Ann Blair

Ann Blair

Carl H. Pforzheimer University Professor at Harvard University
Ann Blair
  • Region(s): France; Europe
  • Time Period(s): 16th century; 17th century
  • Theme(s): intellectual history; history of the book; history of reading; history of scholarship; history of science

Ann Blair is Carl H. Pforzheimer University Professor at Harvard University, where she specializes in the cultural and intellectual history of early modern Europe (16th-17th centuries), with an emphasis on France. Her interests include the history of the book and of reading, the history of the disciplines and of scholarship, and the history of interactions between science and religion.

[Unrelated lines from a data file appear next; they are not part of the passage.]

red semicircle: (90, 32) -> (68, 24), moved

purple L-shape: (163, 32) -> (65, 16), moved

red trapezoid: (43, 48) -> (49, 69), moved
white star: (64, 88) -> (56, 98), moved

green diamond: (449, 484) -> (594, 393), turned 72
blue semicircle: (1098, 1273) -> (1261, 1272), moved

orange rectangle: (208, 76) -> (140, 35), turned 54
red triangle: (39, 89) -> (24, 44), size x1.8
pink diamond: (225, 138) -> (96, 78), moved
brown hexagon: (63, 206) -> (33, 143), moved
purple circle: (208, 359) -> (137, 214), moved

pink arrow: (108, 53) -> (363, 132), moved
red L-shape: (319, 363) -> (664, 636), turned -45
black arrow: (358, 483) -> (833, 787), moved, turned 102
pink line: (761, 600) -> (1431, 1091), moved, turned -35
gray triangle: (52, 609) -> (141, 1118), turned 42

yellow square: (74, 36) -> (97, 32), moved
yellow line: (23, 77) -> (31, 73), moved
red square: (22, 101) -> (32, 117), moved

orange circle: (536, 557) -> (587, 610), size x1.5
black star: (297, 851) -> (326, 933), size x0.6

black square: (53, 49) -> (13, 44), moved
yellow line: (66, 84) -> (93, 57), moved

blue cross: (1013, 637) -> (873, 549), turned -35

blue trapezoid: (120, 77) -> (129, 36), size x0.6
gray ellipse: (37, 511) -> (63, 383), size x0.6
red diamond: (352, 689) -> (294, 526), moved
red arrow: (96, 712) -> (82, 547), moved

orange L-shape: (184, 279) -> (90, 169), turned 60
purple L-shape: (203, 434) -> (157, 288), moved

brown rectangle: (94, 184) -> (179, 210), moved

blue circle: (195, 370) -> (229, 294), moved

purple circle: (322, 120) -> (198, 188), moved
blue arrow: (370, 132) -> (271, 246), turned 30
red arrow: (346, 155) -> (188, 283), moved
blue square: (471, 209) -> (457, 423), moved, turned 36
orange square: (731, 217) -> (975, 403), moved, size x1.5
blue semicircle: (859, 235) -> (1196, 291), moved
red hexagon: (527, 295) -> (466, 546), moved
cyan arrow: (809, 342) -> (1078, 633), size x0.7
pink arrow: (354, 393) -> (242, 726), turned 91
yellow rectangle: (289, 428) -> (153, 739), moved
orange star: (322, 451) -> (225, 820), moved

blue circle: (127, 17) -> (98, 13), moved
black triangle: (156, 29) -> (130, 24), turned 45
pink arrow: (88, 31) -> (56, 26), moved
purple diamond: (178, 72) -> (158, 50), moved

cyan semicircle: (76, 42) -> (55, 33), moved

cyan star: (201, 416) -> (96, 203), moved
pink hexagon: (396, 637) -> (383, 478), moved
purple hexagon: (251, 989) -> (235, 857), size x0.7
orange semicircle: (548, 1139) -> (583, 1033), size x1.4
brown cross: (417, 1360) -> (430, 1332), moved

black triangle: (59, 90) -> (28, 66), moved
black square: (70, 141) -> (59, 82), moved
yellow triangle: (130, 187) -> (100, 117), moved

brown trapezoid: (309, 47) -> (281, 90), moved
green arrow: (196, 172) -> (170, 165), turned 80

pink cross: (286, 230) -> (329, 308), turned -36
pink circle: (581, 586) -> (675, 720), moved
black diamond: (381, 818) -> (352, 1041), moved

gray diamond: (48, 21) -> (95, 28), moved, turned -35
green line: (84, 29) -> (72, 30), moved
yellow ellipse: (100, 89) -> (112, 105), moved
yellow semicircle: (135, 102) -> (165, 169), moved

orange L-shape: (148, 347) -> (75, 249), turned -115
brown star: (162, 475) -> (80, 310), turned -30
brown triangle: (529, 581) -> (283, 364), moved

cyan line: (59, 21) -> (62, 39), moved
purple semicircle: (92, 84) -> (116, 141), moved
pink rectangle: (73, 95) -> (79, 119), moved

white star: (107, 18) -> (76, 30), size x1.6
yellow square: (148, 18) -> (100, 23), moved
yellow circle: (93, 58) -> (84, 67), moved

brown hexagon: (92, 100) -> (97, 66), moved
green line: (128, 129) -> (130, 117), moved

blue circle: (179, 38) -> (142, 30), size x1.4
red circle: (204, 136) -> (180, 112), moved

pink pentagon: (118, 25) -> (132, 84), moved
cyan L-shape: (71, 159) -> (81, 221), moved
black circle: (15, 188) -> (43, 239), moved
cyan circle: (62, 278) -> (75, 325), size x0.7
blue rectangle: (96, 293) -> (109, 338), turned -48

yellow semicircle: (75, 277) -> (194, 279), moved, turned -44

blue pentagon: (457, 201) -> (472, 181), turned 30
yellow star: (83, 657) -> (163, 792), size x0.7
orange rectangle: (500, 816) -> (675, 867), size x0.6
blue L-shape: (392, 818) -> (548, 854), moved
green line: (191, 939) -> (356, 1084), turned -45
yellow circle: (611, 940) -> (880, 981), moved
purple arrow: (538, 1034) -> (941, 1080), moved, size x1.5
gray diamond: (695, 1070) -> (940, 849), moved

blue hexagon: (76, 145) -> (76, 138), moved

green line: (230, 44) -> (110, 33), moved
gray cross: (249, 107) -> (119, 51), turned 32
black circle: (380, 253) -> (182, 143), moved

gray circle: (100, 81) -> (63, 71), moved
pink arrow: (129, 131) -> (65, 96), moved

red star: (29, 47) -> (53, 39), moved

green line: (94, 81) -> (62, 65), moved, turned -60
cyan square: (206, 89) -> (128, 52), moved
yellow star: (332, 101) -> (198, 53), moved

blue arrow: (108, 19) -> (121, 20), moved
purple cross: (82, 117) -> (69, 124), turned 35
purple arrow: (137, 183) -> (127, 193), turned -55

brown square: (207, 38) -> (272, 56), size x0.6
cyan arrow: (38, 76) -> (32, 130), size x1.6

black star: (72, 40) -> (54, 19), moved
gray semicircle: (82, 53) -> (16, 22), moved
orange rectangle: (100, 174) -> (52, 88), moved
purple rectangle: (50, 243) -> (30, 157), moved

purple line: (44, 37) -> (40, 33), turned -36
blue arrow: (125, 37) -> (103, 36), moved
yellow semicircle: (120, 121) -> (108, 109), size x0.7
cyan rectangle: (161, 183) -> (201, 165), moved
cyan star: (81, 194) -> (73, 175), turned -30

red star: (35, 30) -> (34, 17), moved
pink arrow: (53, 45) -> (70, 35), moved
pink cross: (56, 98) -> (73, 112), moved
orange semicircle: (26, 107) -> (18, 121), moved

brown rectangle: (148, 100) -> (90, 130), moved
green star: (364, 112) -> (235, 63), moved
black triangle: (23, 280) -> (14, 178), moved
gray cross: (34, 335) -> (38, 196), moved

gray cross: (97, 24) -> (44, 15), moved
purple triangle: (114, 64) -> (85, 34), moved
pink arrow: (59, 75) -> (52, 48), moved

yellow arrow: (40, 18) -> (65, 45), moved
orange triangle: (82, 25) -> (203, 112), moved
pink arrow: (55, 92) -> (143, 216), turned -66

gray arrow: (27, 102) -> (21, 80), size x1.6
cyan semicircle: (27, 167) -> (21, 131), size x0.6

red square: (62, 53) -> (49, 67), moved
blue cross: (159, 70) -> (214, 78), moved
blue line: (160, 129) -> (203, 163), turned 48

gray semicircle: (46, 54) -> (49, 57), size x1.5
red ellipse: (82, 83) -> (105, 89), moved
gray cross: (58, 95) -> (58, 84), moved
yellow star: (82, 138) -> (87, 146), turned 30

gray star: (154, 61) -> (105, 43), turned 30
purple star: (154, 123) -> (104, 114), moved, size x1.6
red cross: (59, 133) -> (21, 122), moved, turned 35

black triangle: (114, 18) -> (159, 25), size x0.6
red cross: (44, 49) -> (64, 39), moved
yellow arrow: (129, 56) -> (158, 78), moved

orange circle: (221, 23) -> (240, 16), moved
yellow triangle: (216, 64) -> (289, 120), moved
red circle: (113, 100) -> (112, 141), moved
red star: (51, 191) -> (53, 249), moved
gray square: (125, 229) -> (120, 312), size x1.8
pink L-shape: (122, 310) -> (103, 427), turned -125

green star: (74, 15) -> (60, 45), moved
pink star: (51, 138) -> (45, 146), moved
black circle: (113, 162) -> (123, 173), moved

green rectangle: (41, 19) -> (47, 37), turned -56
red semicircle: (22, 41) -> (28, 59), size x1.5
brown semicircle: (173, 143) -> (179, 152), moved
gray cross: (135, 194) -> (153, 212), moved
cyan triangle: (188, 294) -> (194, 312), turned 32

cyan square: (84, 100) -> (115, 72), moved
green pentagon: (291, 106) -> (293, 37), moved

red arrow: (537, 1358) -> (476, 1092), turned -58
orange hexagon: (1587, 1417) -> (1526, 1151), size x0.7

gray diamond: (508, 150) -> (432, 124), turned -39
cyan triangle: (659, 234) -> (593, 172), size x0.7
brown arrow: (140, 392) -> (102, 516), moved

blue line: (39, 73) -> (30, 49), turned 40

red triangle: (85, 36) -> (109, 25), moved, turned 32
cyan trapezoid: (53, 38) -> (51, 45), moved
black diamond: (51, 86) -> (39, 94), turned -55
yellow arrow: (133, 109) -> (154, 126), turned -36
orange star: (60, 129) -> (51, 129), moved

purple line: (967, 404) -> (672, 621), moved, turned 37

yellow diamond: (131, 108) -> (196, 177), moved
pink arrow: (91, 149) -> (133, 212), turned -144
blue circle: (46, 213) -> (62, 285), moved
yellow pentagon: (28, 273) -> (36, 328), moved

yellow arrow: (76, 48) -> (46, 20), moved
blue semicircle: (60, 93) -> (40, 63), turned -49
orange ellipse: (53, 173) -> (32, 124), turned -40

Blair is the author of The Theater of Nature: Jean Bodin and Renaissance Science (Princeton UP, 1997), and Too Much To Know: managing scholarly information before the modern age (Yale UP, 2010). She has co-edited, with Jennifer Milligan, Toward a Cultural History of Archives, a special issue of Archival Science (2007) and, with Richard Yeo, Note-Taking in Early Modern Europe, a special issue of Intellectual History Review (2010). She and Leah Price also organized two conferences at the Radcliffe Institute for Advanced Study: Why Books in 2010 and Take Note 2012. Blair's research focuses on methods of intellectual work among scholars and authors ca. 1500-1700 which she also compares with those of other times and places. She has studied for example methods of reading and note-taking as taught in humanist schools, and practices of composing and using reference works and finding devices. In March 2014 Blair delivered the Rosenbach Lectures in Bibliography at the University of Pennsylvania on the role of amanuenses and the various mostly hidden helpers who worked with authors and scholars in early modern Europe. She is currently completing a book on this topic. In 2016 and 2017 she published a series of articles on Conrad Gessner and the role that printing played in his research notably in bibliography and natural history. 

She is grateful to have received fellowships and awards from many sources including the National Endowment for the Humanities, the MacArthur Foundation, the Mellon Foundation, the Radcliffe Institute for Advanced Study, and the Guggenheim Foundation. She has served as Director of Undergraduate Studies and was awarded a Harvard College Professorship in 2009 in recognition of her dedication to undergraduate teaching and, in 2014, the Everett Mendelsohn Excellence in Mentoring Award from the Graduate School of Arts and Sciences.